Cautionary Statement Regarding Forward Looking Information
This news release and the Prospectus contain forward-looking statements within the meaning of applicable securities laws. All statements that are not historical facts, including without limitation, statements regarding: the Company’s use of the proceeds of the Offering; the timing of the closing of the Offering; the timing of the issuance of the Debt Settlement Units, Convertible Loan Units and Convertible Loan Units, the timing and expectation that the common shares of the Company will be listed and approved for trading on the TSX-V, are “forward-looking statements”. Forward-looking statements can be identified by the use of words such as “will” or variations of such word, or statements that certain actions, events or results “will” be taken, occur or be achieved. Such forward-looking statements involve known and unknown risks, uncertainties and other factors that may cause actual results, events or developments to be materially different from any future results, events or developments expressed or implied by such forward looking statements. The forward looking information in this news release is based upon certain assumptions that management considers reasonable in the circumstances, including that its capital needs will be as currently projected, that the Company will be able to successfully obtain all necessary permits and approvals to complete the Offering and conduct its business as currently proposed to be conducted, and that the skill and expertise of the Company’s management will be sufficient to achieve its business objectives.

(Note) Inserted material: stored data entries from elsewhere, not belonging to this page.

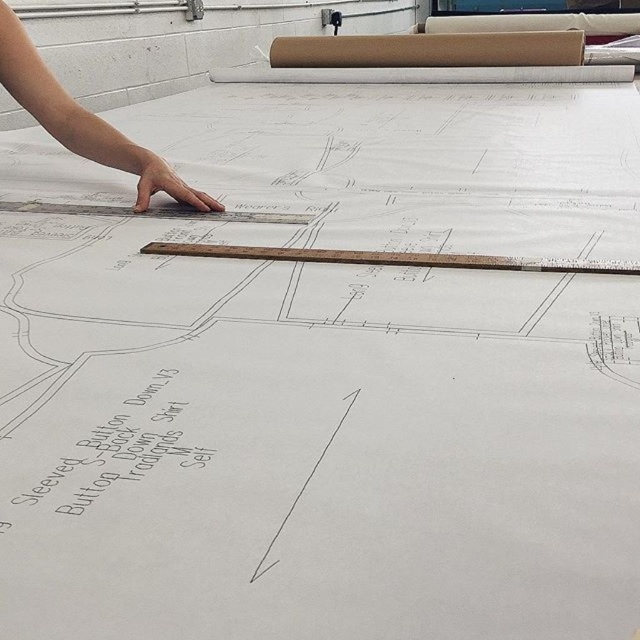 Question: Which of the following is the closest to the observer?

Choices:
 (A) wooden ruler at center
 (B) skinny hand at upper left

Answer: (A)

Question: Can you confirm if skinny hand at upper left is positioned to the right of wooden ruler at center?

Choices:
 (A) yes
 (B) no

Answer: (B)

Question: Among these objects, which one is nearest to the camera?

Choices:
 (A) wooden ruler at center
 (B) skinny hand at upper left

Answer: (A)

Question: Is skinny hand at upper left positioned at the back of wooden ruler at center?

Choices:
 (A) yes
 (B) no

Answer: (A)

Question: Which point is closer to the camera?

Choices:
 (A) skinny hand at upper left
 (B) wooden ruler at center

Answer: (B)

Question: Can you confirm if skinny hand at upper left is smaller than wooden ruler at center?

Choices:
 (A) no
 (B) yes

Answer: (A) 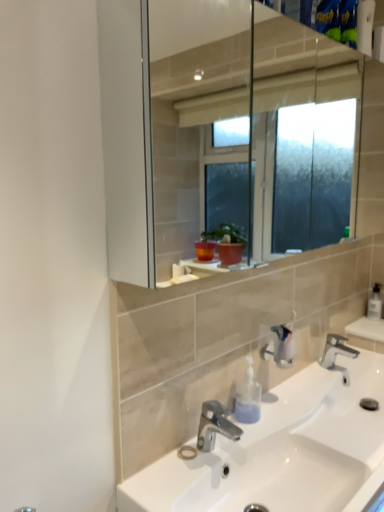 The height and width of the screenshot is (512, 384). Find the location of `vacant space to the left of polished chrome faucet at center, which appears as the 1th tap when viewed from the front`. vacant space to the left of polished chrome faucet at center, which appears as the 1th tap when viewed from the front is located at coordinates (157, 477). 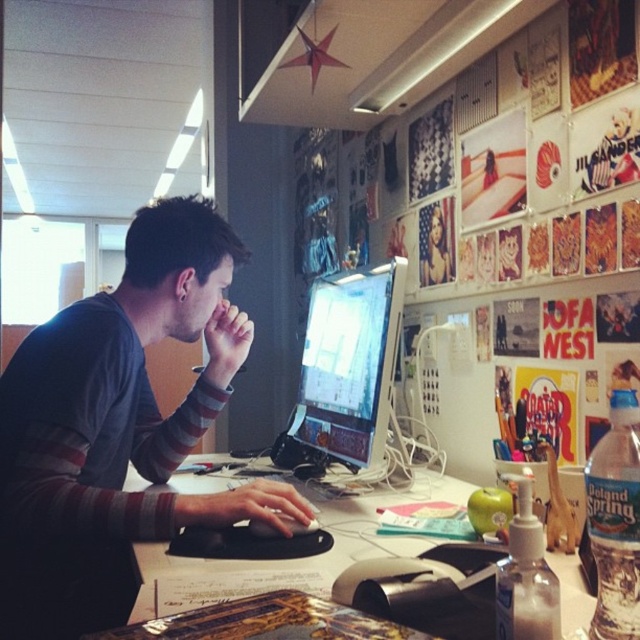 Is gray striped shirt at center positioned at the back of satin black monitor at center?

That is False.

Which is more to the left, gray striped shirt at center or satin black monitor at center?

Positioned to the left is gray striped shirt at center.

Between point (225, 522) and point (301, 412), which one is positioned behind?

Positioned behind is point (301, 412).

Find the location of `gray striped shirt at center`. gray striped shirt at center is located at coordinates (116, 428).

Between white plastic computer desk at center and satin black monitor at center, which one has less height?

white plastic computer desk at center

Is white plastic computer desk at center to the right of satin black monitor at center from the viewer's perspective?

Incorrect, white plastic computer desk at center is not on the right side of satin black monitor at center.

Locate an element on the screen. Image resolution: width=640 pixels, height=640 pixels. white plastic computer desk at center is located at coordinates (289, 560).

Can you confirm if gray striped shirt at center is positioned below white plastic computer desk at center?

Actually, gray striped shirt at center is above white plastic computer desk at center.

At what (x,y) coordinates should I click in order to perform the action: click on gray striped shirt at center. Please return your answer as a coordinate pair (x, y). Looking at the image, I should click on (116, 428). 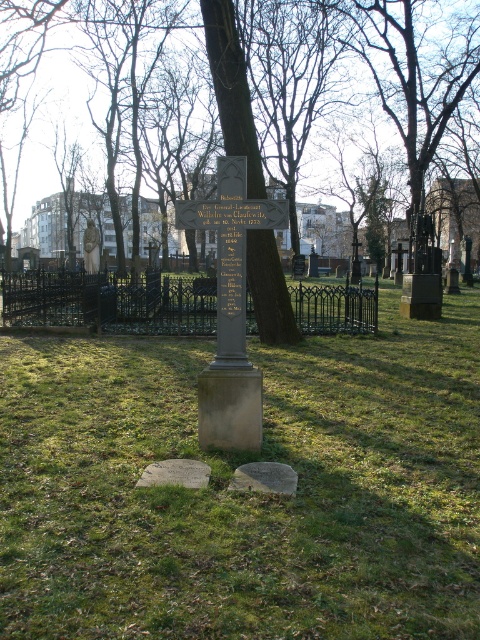 Can you confirm if green leafy tree at center is positioned to the right of bronze statue at left?

Indeed, green leafy tree at center is positioned on the right side of bronze statue at left.

Which is behind, point (443, 61) or point (95, 248)?

Point (443, 61)

Is point (275, 269) positioned in front of point (96, 248)?

Yes, it is.

Find the location of a particular element. green leafy tree at center is located at coordinates (418, 54).

Which of these two, green grass at center or bronze statue at left, stands taller?

Standing taller between the two is bronze statue at left.

Is green grass at center wider than bronze statue at left?

Result: Yes.

Identify the location of green grass at center. (244, 492).

Which is below, green grass at center or green leafy tree at center?

green grass at center is lower down.

Can you confirm if green grass at center is bigger than green leafy tree at center?

Incorrect, green grass at center is not larger than green leafy tree at center.

You are a GUI agent. You are given a task and a screenshot of the screen. Output one action in this format:
    pyautogui.click(x=<x>, y=<y>)
    Task: Click on the green grass at center
    The image size is (480, 640).
    Given the screenshot: What is the action you would take?
    pyautogui.click(x=244, y=492)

Risks and uncertainties associated with the forward looking information in this news release include, among others, commodity prices are volatile and may be lower than expected; the business of exploration for minerals and mining involves a high degree of risk, as few properties that are explored are ultimately developed into producing mines; the Company has limited operating history; the Company’s operations are reliant on a limited number of properties; there is no existing public market for the Offered Securities or components thereof and there is no guarantee that the TSX-V will grant final approval to list the common shares of the Company for trading; the successful exploration and development of the Harricana Gold Project depends on the skills of the Company’s management and teams; the Company may fail to comply with the law or may fail to obtain or renew necessary permits and licenses; the Company expects to incur losses and experience negative operating cash flow for the foreseeable future; there is no guarantee that the current tax laws and administrative practices of both the federal and provincial tax authorities will not be amended or construed in such a way that the tax considerations for a subscriber holding flow-through shares will not be altered in a materially unfavourable way; the Company may not use the proceeds from the Offering as described in this new release; the Company may not be able to obtain sufficient financing to pursue all of its intended exploration activities or continue on a going concern basis. These factors should be considered carefully and readers are cautioned not to place undue reliance on such forward-looking statements. Although the Company has attempted to identify important risk factors that could cause actual actions, events or results to differ materially from those described in forward-looking statements, there may be other risk factors that cause actions, events or results to differ from those anticipated, estimated or intended. There can be no assurance that forward-looking statements will prove to be accurate, as actual results and future events could differ materially from those anticipated in forward-looking statements. The Company assumes no obligation to update any forward-looking statement, even if new information becomes available as a result of future events, new information or for any other reason except as required by law.